Second half plunge

Venture capital investment in UK falls by a third

Airport on fire in Ukraine
War in Ukraine affected sentiment

Venture capital investment into UK businesses fell by almost a third (30%) in 2022, as global economic turmoil forced investors to take a more cautious approach, according to KPMG’s latest Venture Pulse report.

Following a strong year of fundraising in 2021, which saw over £29.5 billion raised by UK businesses, the first half of 2022 continued to see high levels of investment with more than £14.7bn raised. 

However, levels began to tail off in the latter half of the year as the ongoing conflict in Ukraine, rapidly rising interest rates, high levels of inflation, and concerns about a global recession all combined to drive VC investment down.

The year ended with £22.7bn being raised by UK businesses. However, this is the second highest level since the report began.  Over £3bn was raised in the final quarter of the year, down on the £7.5bn raised in the closing quarter of 2021.

This represented the lowest level of quarterly VC investment seen since Q220.  Deal volume also fell, with the number of deals completed in 2022 (3213) down by 19% on the 3830 deals completed in 2021.

London continued to attract the lion’s share of VC investment flowing into the UK last year, with over £16.4bn raised across 1,770 deals. Deal value into the UK regions fell by £3bn year-on-year, with £6.2bn raised over 1,443 deals in 2022. 

Although many sectors saw VC investment fall, the UK saw several pockets of strong activity, including sustainability, gaming, and health and biotech. A number of fintech subsectors also continued to attract VC investors and corporates — including regtech, cybersecurity, and B2B solutions — while others, like BNPL (buy now pay later), struggled.

Warren Middleton lead partner for KPMG’s emerging giant centre of excellence said : “VC investment into UK businesses remains well above pre-pandemic levels, and as we look ahead to 2023 it is likely that we’re about to enter a period of “new normal” in terms of valuations and M&A. 

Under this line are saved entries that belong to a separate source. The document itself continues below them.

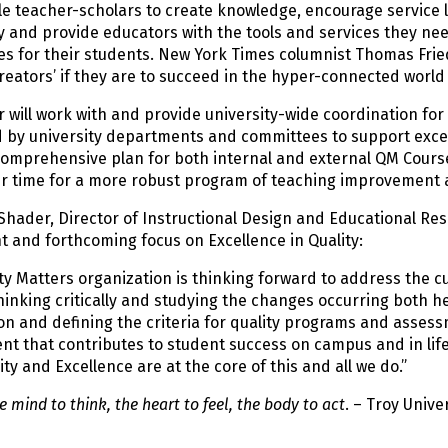
e teacher-scholars to create knowledge, encourage service l
 and provide educators with the tools and services they ne
es for their students. New York Times columnist Thomas Fri
creators’ if they are to succeed in the hyper-connected world 
 will work with and provide university-wide coordination for 
by university departments and committees to support excelle
comprehensive plan for both internal and external QM Course
r time for a more robust program of teaching improvement ac
 Shader, Director of Instructional Design and Educational 
t and forthcoming focus on Excellence in Quality:
ty Matters organization is thinking forward to address the 
hinking critically and studying the changes occurring both h
n and defining the criteria for quality programs and assessm
t that contributes to student success on campus and in life.
ity and Excellence are at the core of this and all we do.”
 mind to think, the heart to feel, the body to act
. – Troy Unive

“Dry powder is still being deployed — what’s changing is the way it’s being invested. Soaring energy costs sparked a significant uptick in VC investment in new energy alternatives, electric vehicles, and cleantech.

“Heading into 2023, the acceleration of investment in energy alternatives is particularly exciting as such investment is critical for meeting the world’s climate change targets.

“There is some sense that IPO activity could make a broad return in the second half of the year, with some pockets of activity even before that.

“ESG businesses could be particularly compelling; while we might not see IPOs in the space right away, we could start to see companies beginning the work required to become IPO ready.”